[MATERIAL PROVIDED — start]

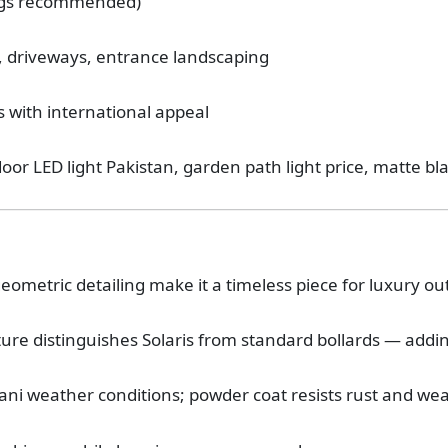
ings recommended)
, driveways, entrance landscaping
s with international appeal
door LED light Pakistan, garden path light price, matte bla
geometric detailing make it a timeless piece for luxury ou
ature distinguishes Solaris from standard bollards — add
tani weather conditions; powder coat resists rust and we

[MATERIAL PROVIDED — finish]
[MATERIAL PROVIDED — start]

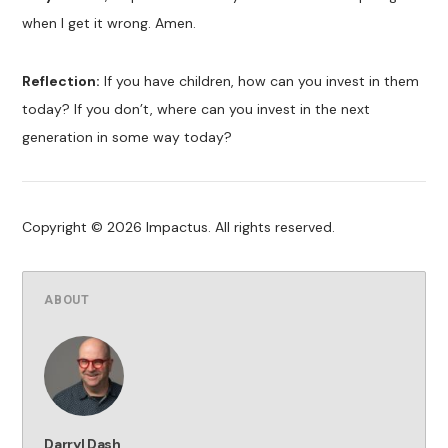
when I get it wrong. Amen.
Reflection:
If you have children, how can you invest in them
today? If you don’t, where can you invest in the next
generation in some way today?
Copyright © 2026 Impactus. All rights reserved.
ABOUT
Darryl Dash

[MATERIAL PROVIDED — finish]

> WHAT IS NEEDED
Above are some lines. Repeat exactly, and only, those from the line that has "ings recommended)" through the line that has "ature distinguishes Solaris".

> TASK RESULT
ings recommended)
, driveways, entrance landscaping
s with international appeal
door LED light Pakistan, garden path light price, matte bla
geometric detailing make it a timeless piece for luxury ou
ature distinguishes Solaris from standard bollards — add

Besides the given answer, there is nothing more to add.